## EXERCISE PROMPT
Within the material below, locate the line with "Service de nettoyage" and the line with "Soins esthétiques (1)", then return those two lines and all lines between them, exactly as written.

## ENTRIES SHOWN
>>

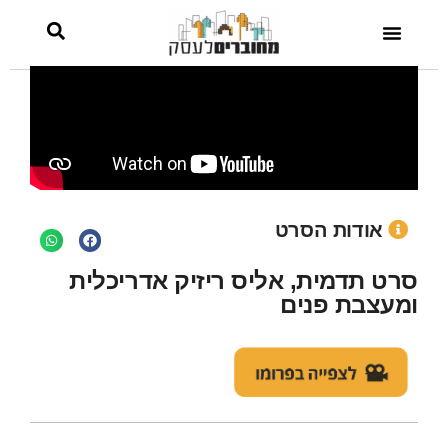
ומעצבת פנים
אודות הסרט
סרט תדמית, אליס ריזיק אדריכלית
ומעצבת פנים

<<
>>

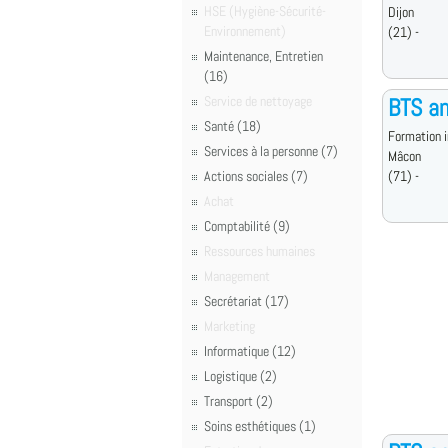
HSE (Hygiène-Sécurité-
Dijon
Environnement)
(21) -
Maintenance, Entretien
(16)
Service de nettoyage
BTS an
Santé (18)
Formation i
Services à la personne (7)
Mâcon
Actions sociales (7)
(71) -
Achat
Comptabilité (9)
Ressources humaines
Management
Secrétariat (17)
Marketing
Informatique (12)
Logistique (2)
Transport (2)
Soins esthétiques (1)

<<
>>

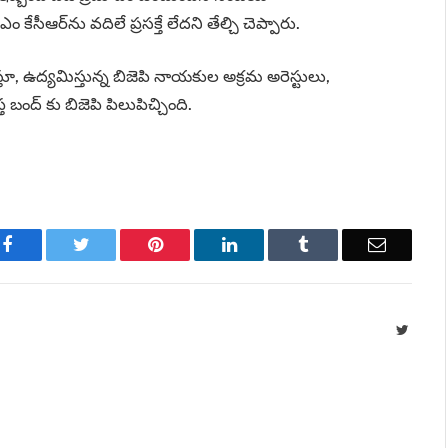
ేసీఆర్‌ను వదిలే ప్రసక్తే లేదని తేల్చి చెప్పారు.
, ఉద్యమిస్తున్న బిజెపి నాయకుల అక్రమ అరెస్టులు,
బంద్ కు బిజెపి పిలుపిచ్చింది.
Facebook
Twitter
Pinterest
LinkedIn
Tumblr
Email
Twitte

<<

## REPLY
Service de nettoyage
BTS an
Santé (18)
Formation i
Services à la personne (7)
Mâcon
Actions sociales (7)
(71) -
Achat
Comptabilité (9)
Ressources humaines
Management
Secrétariat (17)
Marketing
Informatique (12)
Logistique (2)
Transport (2)
Soins esthétiques (1)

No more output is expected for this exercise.